The report also asserts that the UK is the world’s leading ecommerce exporter, claiming that for every £1 spent online to import goods, £2.80-worth of goods are exported. This contrasts starkly with figures for the offline economy, which exports 90p for every £1 imported.
Of the £100bn spend, the majority (60%) is generated through internet activity – from online shopping and the money people pay to access the web from computers and other devices. The remaining 40% was accounted for by the UK’s internet infrastructure, government IT spending and net exports.
Compared with the rest of the world, the UK ranked sixth on the research’s "e-intensity index", a measure of the reach and depth of the internet; which meant the country ranked behind Japan, South Korea and Holland, but above the likes of the US, Germany and France.
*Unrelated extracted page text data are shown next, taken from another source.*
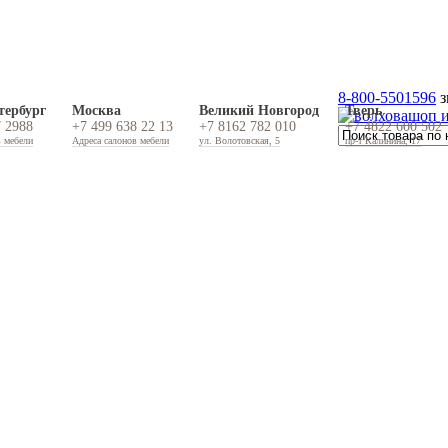
8-800-5501596
з
тербург
Москва
Великий Новгород
Тверь
7 2988
+7 499 638 22 13
+7 8162 782 010
+7 4822 600 502
в мебели
Адреса салонов мебели
ул. Волотовская, 5
пр-т Калинина, 17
The report claimed that more than 19 million UK households have an internet connection, a 73% share.
However some areas of the UK were found to be lagging behind high-penetration areas like London and the Southeast: in particular Scotland and Northern Ireland.
Looking ahead, ecommerce growth shows no signs of slowing and will account for 10% of GDP by 2015.
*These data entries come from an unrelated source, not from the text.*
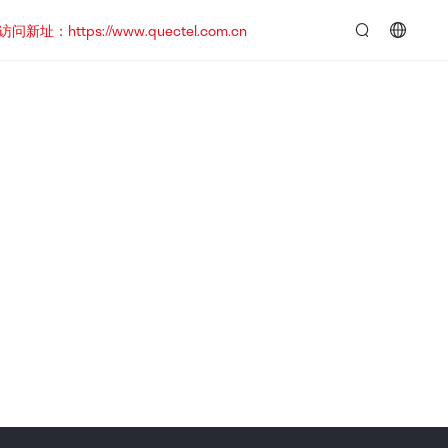
https://www.quectel.com.cn
言：
简
体
中
文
Matt Brittin, Google UK’s managing director, said: "The internet is a central pillar of the UK’s economy. The sector has come of age and with great prospects for further growth, the UK internet economy will be vital to the UK’s future prosperity."
Paul Zwillenberg, a partner at BCG and one of the report’s authors, added: "The internet is pervasive in the UK economy today, more so that in most advanced countries.
"Several industries, including media, travel, insurance and fashion, are being transformed by it."